Sallos, a communications and public policy student at St. Thomas University, compared the app to popular, restaurant wait-list apps, that decrease the wait times for walk-in diners.
People would still go through the triage system at the hospital, but less urgent cases would then leave and expect to be notified when to return to see a doctor.
The Fredericton native said he and his team of three others would rely on data from historical records of the health-care system and partners with Horizon Health Network to get estimated wait times.
Sallos said the app's main focus would be on lower-priority cases, such as people with sinus infections or sore arms or whose doctors' offices are closed.
Wait times eliminated
Although the developers are still discussing the time frame for how much time people would be given to get to the ER before their turn comes up, it could range from 45 minutes to an hour.
"We want to have a reasonable enough time that you're not waiting for nine hours in an emergency room, but we also don't want to burden the system by having people miss their appointments," he said.

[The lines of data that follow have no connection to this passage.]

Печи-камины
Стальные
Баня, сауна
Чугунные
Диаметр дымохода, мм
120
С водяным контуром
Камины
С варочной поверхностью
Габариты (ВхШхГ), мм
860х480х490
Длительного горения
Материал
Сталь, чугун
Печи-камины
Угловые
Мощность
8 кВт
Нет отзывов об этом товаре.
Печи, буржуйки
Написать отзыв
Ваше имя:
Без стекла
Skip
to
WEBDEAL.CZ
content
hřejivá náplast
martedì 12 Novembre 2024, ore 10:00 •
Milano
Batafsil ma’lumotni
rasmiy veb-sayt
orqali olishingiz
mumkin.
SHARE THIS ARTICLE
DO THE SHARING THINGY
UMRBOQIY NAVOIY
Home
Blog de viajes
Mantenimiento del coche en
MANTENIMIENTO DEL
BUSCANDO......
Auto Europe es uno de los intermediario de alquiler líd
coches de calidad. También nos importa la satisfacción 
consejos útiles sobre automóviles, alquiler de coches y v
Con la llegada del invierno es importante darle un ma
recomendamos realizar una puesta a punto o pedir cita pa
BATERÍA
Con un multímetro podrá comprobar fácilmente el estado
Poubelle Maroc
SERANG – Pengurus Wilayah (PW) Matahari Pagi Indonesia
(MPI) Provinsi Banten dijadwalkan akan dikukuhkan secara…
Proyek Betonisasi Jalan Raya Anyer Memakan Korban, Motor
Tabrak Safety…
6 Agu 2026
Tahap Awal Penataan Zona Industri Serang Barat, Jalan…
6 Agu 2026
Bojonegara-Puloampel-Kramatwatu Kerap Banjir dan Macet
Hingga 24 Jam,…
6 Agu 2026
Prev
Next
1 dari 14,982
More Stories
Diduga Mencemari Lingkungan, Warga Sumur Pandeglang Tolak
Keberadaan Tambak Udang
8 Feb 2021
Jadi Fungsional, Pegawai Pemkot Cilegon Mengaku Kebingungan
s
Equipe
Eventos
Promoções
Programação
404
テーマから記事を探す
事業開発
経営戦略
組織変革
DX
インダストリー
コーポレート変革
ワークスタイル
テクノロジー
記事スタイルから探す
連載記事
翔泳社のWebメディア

The alerts would come through as a text message, a phone call or a notification from the application.
Patients could also access the app through the Queue website.
The app would be free for users.
"It comes down to health-care accessibility and public health care," he said.

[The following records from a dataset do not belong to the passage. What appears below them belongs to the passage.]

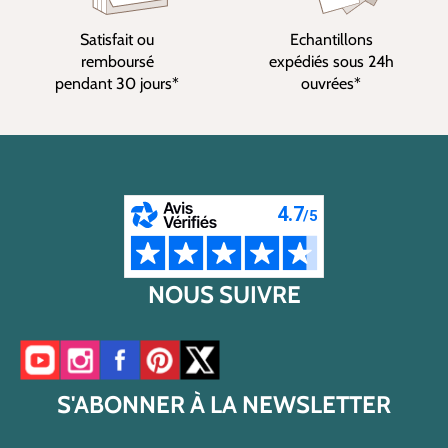
Satisfait ou
Echantillons
remboursé
expédiés sous 24h
pendant 30 jours*
ouvrées*
NOUS SUIVRE
Accéder à notre chaîne YouTube
Accéder à notre compte Instagram
Accéder à notre page Facebook
Accéder à notre compte Pinterest
Accéder à notre compte Twitter/X
S'ABONNER À LA NEWSLETTER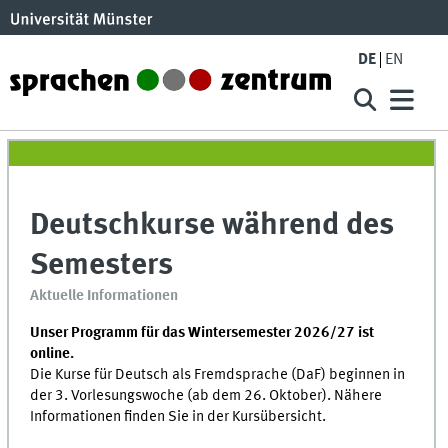
DE
EN
Deutschkurse während des
Semesters
Aktuelle Informationen
Unser Programm für das Wintersemester 2026/27 ist
online.
Die Kurse für Deutsch als Fremdsprache (DaF) beginnen in
der 3. Vorlesungswoche (ab dem 26. Oktober). Nähere
Informationen finden Sie in der Kursübersicht.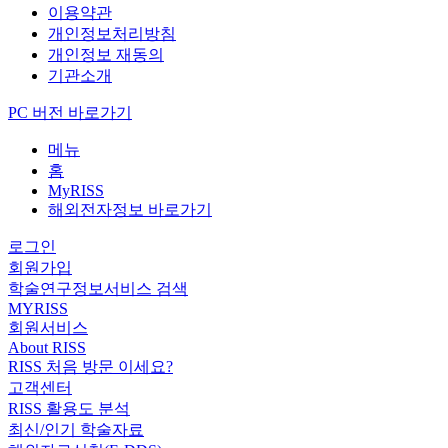
이용약관
개인정보처리방침
개인정보 재동의
기관소개
PC 버전 바로가기
메뉴
홈
MyRISS
해외전자정보 바로가기
로그인
회원가입
학술연구정보서비스 검색
MYRISS
회원서비스
About RISS
RISS 처음 방문 이세요?
고객센터
RISS 활용도 분석
최신/인기 학술자료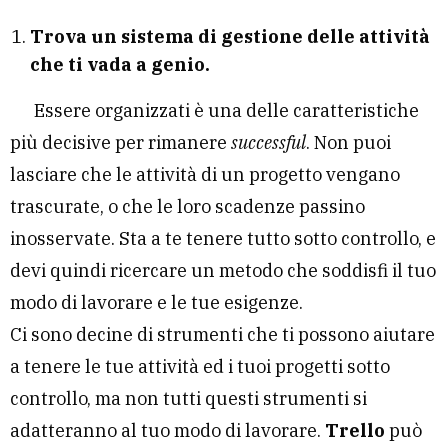
Trova un sistema di gestione delle attività
che ti vada a genio.
Essere organizzati è una delle caratteristiche
più decisive per rimanere
successful
. Non puoi
lasciare che le attività di un progetto vengano
trascurate, o che le loro scadenze passino
inosservate. Sta a te tenere tutto sotto controllo, e
devi quindi ricercare un metodo che soddisfi il tuo
modo di lavorare e le tue esigenze.
Ci sono decine di strumenti che ti possono aiutare
a tenere le tue attività ed i tuoi progetti sotto
controllo, ma non tutti questi strumenti si
adatteranno al tuo modo di lavorare.
Trello
può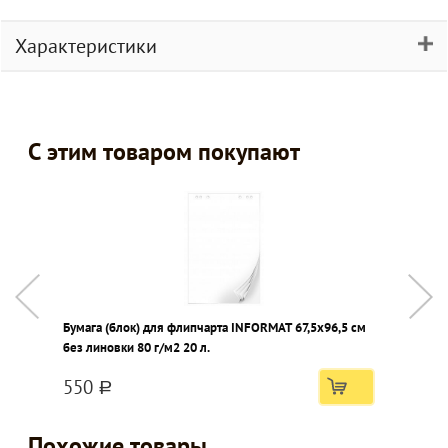
Характеристики
С этим товаром покупают
Бумага (блок) для флипчарта INFORMAT 67,5х96,5 см
Д
без линовки 80 г/м2 20 л.
1
550
a
Похожие товары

Emely Poitras, a spokesperson for Horizon Health Network, said that under the triage system used by emergency rooms, the sickest and most vulnerable patients are cared for first.
She said patients with symptoms such as chest pain, for example, would fall under Levels 1 or 2, and would be examined and treated immediately.
Wait times for patients with non-urgent symptoms, such as sore throat, can vary considerably and can often be treated faster by using other healthcare options like a family doctor, nurse practitioner, after-hours or walk-in clinics, Tele-Care 811, and local pharmacist.
'An interesting concept'
The Fredericton startup was founded during a business competition in February called Startup Weekend, which included entrepreneurs from across the province.
Although the app is in its early stages, founders are hopeful it will take off soon and said they are working with the New Brunswick Medical Society and Horizon Health Network to discuss implementation.
"We find the concept interesting," said Emely Poitras, a spokesperson with Horizon Health Network. "However, it is too early for us to determine its feasibility at this time.
"We do look forward to learning more about this app and its uses."
Anthony Knight, CEO of the New Brunswick Medical Society, said there are a number of private-sector developers like Queue that are looking to enter the health-care system in Canada.
Knight hasn't met with Queue and doesn't have anything scheduled.
But he said the app might encourage patients to choose one emergency room over another in the province, as some patients want to have a sense of the time they might have to wait in certain parts of the province.
"It's certainly information that patients could benefit from if they're trying to decide whether or not to attend an emergency rooms," he said.